In Tijuana over the summer, many walls were painted white and then short verses were painted on them. The lines that seemingly were intended to promote art, culture, and poetry are now filled with tags, and imitators have popped up to make fun of the poems.
The plain, coherent grafitti is said to have been started in 1996 by Armando Alanís Pulido in Monterrey, Mexico. Reportedly, there are now white walls with short verses signed “Acción Poética” in more than 70 cities in Mexico, 23 countries in Latin America as well as in Spain, Angola, and Italy.
In Tijuan, one can find verses everywhere from downtown, to Otay, to Playas, and beyond.

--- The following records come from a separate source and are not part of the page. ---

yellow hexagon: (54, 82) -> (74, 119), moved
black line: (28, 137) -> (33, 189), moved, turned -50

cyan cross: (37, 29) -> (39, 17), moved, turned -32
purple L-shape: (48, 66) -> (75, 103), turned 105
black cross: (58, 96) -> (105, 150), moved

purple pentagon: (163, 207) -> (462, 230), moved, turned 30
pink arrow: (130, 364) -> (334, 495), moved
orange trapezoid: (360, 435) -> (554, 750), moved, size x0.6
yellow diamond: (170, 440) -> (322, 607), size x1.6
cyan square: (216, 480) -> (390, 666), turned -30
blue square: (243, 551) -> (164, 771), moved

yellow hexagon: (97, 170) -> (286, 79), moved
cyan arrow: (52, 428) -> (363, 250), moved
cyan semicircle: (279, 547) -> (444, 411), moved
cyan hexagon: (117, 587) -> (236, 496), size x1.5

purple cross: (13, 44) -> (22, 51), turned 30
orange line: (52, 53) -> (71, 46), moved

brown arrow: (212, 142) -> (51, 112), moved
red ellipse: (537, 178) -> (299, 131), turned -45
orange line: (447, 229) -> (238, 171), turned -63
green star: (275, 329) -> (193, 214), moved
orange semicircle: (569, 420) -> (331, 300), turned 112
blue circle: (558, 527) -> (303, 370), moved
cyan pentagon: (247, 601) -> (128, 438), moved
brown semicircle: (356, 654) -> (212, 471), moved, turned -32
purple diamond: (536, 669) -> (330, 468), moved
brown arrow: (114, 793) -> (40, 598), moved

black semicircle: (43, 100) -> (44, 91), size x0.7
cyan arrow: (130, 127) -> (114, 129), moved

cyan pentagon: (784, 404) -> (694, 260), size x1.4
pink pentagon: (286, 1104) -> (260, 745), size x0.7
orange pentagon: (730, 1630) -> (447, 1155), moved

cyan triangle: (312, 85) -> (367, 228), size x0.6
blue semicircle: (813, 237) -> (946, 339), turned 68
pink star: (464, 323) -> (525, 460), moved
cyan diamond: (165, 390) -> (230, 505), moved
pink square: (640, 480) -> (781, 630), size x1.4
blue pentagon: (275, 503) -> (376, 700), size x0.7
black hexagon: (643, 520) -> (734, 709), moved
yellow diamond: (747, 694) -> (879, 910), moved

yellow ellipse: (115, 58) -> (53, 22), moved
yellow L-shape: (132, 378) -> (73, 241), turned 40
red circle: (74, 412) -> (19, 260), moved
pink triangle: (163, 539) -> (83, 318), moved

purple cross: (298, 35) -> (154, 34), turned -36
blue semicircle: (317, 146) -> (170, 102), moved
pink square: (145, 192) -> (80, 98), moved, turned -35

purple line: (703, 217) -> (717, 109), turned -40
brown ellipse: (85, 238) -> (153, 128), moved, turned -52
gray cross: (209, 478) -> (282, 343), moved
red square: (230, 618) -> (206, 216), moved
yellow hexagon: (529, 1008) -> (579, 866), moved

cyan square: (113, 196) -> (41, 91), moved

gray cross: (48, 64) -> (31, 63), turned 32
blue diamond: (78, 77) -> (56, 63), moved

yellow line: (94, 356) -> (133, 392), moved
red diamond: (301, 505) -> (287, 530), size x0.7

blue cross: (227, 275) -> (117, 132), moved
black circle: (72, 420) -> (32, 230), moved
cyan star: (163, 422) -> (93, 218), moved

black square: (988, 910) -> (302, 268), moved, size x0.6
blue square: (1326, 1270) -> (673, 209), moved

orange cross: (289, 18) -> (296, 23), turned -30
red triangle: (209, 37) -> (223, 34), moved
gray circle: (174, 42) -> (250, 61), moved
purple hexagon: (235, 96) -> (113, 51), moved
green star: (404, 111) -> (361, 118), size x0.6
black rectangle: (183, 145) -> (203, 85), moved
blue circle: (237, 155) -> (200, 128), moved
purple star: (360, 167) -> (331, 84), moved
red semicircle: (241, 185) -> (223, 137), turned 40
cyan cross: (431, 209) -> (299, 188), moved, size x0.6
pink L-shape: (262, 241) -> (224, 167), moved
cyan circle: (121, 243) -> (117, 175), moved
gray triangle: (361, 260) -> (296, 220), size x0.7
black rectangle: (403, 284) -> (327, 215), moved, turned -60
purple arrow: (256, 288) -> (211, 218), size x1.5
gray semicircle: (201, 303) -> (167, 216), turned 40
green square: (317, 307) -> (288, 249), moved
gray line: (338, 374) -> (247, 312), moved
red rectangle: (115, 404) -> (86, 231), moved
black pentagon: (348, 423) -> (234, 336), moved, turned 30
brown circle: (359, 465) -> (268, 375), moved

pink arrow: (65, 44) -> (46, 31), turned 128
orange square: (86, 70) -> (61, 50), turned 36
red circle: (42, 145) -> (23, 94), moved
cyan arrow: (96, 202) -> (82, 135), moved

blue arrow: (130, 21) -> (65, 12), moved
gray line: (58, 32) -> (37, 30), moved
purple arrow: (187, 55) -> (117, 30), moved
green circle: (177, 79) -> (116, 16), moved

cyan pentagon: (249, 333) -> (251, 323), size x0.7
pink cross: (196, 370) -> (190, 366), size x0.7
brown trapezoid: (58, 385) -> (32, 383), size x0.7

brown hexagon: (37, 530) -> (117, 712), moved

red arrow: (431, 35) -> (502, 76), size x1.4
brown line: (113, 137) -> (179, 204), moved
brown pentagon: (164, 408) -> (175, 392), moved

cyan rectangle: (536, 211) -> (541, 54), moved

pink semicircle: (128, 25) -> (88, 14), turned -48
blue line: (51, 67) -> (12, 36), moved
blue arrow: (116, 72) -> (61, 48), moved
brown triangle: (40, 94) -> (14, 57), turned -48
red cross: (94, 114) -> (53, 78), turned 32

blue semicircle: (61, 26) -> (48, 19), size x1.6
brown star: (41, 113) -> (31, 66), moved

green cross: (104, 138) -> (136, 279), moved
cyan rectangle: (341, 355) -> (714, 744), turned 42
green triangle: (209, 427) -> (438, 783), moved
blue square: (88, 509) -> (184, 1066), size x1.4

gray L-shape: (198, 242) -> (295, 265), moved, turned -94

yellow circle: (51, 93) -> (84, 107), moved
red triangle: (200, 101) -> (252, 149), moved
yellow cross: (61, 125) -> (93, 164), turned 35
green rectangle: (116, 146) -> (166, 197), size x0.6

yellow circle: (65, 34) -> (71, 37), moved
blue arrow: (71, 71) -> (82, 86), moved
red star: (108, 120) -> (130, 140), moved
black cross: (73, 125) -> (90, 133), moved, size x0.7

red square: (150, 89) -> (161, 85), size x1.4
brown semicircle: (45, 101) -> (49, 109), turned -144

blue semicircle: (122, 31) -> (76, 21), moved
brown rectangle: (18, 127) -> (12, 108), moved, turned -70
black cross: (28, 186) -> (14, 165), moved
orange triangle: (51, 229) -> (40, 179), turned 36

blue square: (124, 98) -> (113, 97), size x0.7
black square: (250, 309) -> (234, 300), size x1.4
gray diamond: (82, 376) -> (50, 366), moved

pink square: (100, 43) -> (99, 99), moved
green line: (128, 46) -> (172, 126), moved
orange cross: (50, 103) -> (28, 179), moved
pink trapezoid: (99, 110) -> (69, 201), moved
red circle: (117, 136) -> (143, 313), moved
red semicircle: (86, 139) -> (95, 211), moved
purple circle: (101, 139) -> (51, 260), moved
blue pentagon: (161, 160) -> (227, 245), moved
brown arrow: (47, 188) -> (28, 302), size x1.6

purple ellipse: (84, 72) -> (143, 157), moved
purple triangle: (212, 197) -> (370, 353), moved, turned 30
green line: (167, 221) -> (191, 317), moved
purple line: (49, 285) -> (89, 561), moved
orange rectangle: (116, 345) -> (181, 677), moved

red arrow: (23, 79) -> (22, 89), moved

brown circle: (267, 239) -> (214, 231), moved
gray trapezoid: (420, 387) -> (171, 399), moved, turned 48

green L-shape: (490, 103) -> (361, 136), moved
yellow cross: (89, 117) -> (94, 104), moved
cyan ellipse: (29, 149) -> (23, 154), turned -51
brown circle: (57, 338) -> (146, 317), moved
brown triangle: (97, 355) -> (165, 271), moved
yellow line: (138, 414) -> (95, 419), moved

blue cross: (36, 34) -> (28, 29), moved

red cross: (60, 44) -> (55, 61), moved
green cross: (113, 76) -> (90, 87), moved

But other taggers have decided to express themselves next to the poems.
An anonymous tag that reads, “I get high so I stop thinking about you,” appeared next to one that reads, “I exist when I think of you,” signed by Acción Poética. The movement that calls itself poetic is an inspiration to many, a hardship on the eyes for some, and comedy gold for others.
The poems mostly resemble what a teenage boy would write for a girl he has a crush on; there's one in downtown Tijuana written in English, similar to song lyrics by the Clash. It reads, “Are you coming or should I go?” A couple steps from that one there's another wall that reads the same thing in Spanish: “Vienes o voy?” Most of the walls have one-liners that are either a song title — like, “Besame Mucho,” for example — or a translated line from a popular song.
“Sus frases son estupidas y de secundaria; de poetico no tienen nada” (The phrases are stupid and from middle school and have nothing poetic about them), comments Alexis Martínez, bartender of El Tigre and founder of Acción Poética Tijuaneada, a parody of the movement.
“Painting walls white and writing something pretty is not poetry or a movement, it’s visual trash,” says Martínez. “There's a few that are acceptable but do not come close to real poetry. That's why Mexico's literacy rate is so low — the people are satisfied with easily digestible garbage.”